Record extracts:
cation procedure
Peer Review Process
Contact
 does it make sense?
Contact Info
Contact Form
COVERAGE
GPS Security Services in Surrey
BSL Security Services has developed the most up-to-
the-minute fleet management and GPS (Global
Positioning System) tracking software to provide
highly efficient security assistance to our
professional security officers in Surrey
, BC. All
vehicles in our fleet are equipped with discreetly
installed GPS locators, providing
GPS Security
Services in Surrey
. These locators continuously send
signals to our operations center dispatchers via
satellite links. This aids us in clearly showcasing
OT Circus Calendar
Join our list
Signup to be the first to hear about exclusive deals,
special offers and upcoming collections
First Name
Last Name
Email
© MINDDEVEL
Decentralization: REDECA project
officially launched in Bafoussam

* * *

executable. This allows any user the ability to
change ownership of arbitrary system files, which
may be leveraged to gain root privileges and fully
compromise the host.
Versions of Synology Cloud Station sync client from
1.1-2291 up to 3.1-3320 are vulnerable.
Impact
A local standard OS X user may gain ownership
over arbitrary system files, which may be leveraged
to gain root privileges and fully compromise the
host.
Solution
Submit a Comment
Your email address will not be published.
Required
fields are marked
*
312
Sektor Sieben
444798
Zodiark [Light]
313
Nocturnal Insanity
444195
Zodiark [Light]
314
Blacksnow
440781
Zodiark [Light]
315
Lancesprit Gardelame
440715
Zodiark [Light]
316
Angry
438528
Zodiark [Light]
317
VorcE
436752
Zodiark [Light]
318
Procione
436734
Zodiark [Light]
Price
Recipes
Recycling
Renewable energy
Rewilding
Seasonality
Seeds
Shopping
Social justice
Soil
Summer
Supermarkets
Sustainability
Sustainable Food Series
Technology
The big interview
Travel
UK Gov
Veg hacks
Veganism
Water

Task to carry out: Take exactly the lines from the one containing "the-minute fleet management and GPS (Global" through the one containing "signals to our" in the data above, and output them with nothing added.

Exercise response:
the-minute fleet management and GPS (Global
Positioning System) tracking software to provide
highly efficient security assistance to our
professional security officers in Surrey
, BC. All
vehicles in our fleet are equipped with discreetly
installed GPS locators, providing
GPS Security
Services in Surrey
. These locators continuously send
signals to our operations center dispatchers via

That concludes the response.